[Stored items from a collection]
↓

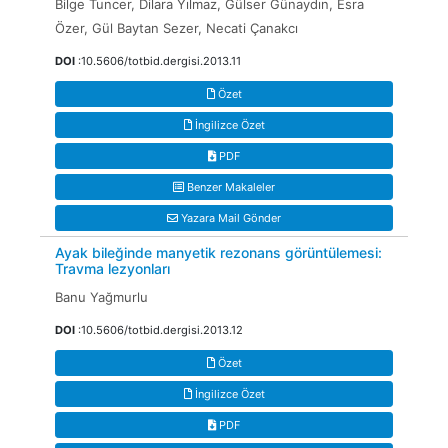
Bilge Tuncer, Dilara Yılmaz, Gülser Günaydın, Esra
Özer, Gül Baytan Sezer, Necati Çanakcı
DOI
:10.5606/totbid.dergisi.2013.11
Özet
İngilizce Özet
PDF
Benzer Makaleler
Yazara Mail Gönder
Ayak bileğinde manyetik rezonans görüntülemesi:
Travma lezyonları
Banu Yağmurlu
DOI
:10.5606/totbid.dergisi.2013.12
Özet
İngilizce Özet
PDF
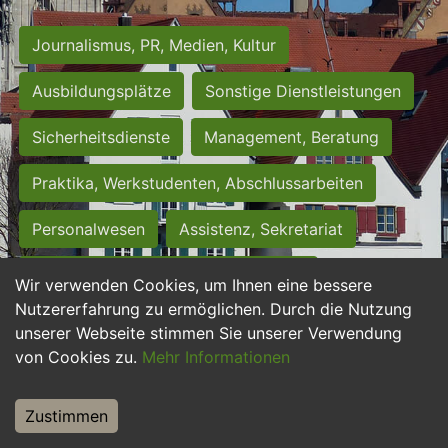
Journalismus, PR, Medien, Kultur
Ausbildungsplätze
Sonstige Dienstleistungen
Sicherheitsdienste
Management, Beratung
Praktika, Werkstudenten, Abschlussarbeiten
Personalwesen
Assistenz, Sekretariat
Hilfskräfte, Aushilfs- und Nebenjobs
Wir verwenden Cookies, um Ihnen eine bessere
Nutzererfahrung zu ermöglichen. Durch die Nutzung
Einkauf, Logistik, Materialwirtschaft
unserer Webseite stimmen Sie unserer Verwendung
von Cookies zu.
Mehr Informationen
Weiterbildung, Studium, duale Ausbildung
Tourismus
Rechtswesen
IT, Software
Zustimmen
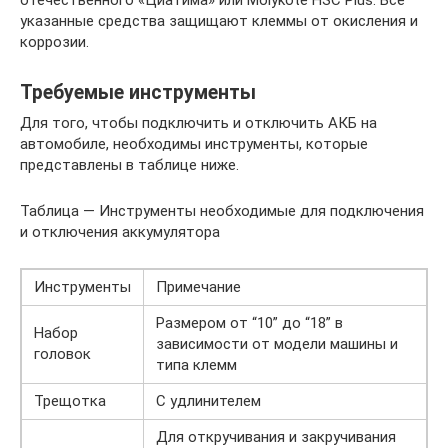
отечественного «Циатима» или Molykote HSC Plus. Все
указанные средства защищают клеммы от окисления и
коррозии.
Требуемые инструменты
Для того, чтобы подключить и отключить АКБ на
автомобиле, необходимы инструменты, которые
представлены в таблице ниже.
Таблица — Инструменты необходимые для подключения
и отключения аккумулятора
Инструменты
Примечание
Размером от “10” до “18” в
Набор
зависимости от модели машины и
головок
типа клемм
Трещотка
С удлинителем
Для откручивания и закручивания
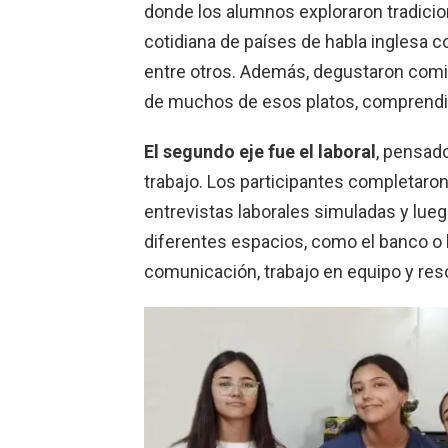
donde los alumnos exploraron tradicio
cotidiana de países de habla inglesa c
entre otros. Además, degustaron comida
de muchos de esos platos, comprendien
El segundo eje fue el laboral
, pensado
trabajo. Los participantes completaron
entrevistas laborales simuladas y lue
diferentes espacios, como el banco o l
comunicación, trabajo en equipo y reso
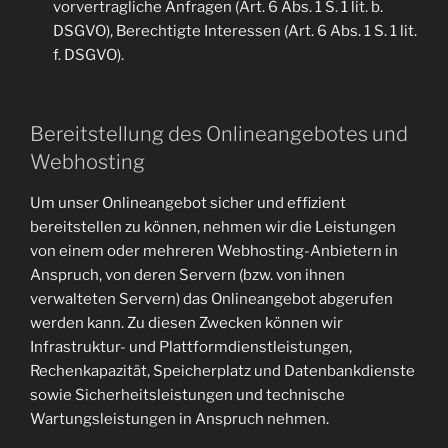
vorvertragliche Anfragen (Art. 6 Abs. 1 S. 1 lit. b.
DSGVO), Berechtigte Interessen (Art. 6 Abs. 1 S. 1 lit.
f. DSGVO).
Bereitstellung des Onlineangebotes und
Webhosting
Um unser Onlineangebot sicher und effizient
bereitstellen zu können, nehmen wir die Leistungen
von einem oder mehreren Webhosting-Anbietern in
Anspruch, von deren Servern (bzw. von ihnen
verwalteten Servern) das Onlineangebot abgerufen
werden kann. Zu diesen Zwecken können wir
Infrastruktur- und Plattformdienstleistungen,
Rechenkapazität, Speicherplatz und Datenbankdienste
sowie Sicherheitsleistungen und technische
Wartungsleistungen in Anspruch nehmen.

↑

Above are some records. Reproduce the lines from the one with "Praktika, Werkstudenten, Abschlussarbeiten" down to the one with "bereitstellen zu können, nehmen", keeping both, and leave every picture out.

ANSWER FOR THIS EXERCISE -
Praktika, Werkstudenten, Abschlussarbeiten
Personalwesen
Assistenz, Sekretariat
Hilfskräfte, Aushilfs- und Nebenjobs
Wir verwenden Cookies, um Ihnen eine bessere
Nutzererfahrung zu ermöglichen. Durch die Nutzung
Einkauf, Logistik, Materialwirtschaft
unserer Webseite stimmen Sie unserer Verwendung
von Cookies zu.
Mehr Informationen
Weiterbildung, Studium, duale Ausbildung
Tourismus
Rechtswesen
IT, Software
Zustimmen
отечественного «Циатима» или Molykote HSC Plus. Все
указанные средства защищают клеммы от окисления и
коррозии.
Требуемые инструменты
Для того, чтобы подключить и отключить АКБ на
автомобиле, необходимы инструменты, которые
представлены в таблице ниже.
Таблица — Инструменты необходимые для подключения
и отключения аккумулятора
Инструменты
Примечание
Размером от “10” до “18” в
Набор
зависимости от модели машины и
головок
типа клемм
Трещотка
С удлинителем
Для откручивания и закручивания
donde los alumnos exploraron tradicio
cotidiana de países de habla inglesa c
entre otros. Además, degustaron comida
de muchos de esos platos, comprendien
El segundo eje fue el laboral
, pensado
trabajo. Los participantes completaron
entrevistas laborales simuladas y lue
diferentes espacios, como el banco o l
comunicación, trabajo en equipo y reso
vorvertragliche Anfragen (Art. 6 Abs. 1 S. 1 lit. b.
DSGVO), Berechtigte Interessen (Art. 6 Abs. 1 S. 1 lit.
f. DSGVO).
Bereitstellung des Onlineangebotes und
Webhosting
Um unser Onlineangebot sicher und effizient
bereitstellen zu können, nehmen wir die Leistungen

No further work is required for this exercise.